Hey everyone,
I'm using a script that runs every 15 minutes to attempt to re-run terminated jobs via the Github API, but it's not the most efficient solution and I sometimes still miss out on some terminated workflows. I came across an old post from a few years back about this topic, and I'm curious if anyone has found a better way to handle rerunning jobs now. Any fresh ideas or solutions would be greatly appreciated!
3 Answers
Have you considered using events to trigger reruns instead of polling every 15 minutes? You could set up something like this in your workflow configuration:
```yaml
on:
workflow_run:
workflows: ["Main Workflow"]
types:
- completed
```
This way, you can check if the previous run was successful or terminated and then rerun accordingly. I believe it would be more efficient to work off of events rather than constant polling! Let me know if you give it a shot and how it goes!
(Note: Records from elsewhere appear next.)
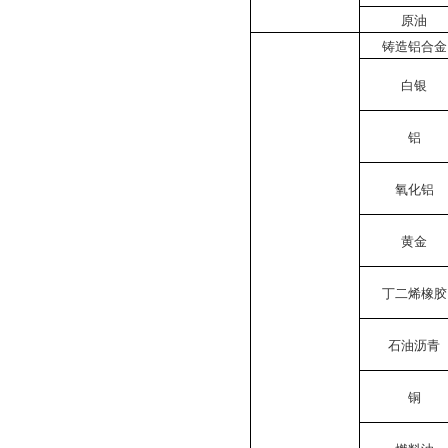
原油
铸造铝合金
白银
铝
氧化铝
黄金
丁二烯橡胶
石油沥青
铜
That's an interesting question! First off, it might be useful to consider why you're having to rerun the workflows automatically. If there are high volumes of tests each day, it's understandable you can't do it manually. You could look into making sure all workloads set to run on spot instances are restartable. That way, if they terminate, it won’t be such a hassle to get them running again.
I've had a great experience with Buildkite, which has automated retries for steps that can deal with spot instance disruptions smoothly. It might be worth checking out if that aligns with your workflow setup!
Exactly, that's why I'm hoping to find a better approach!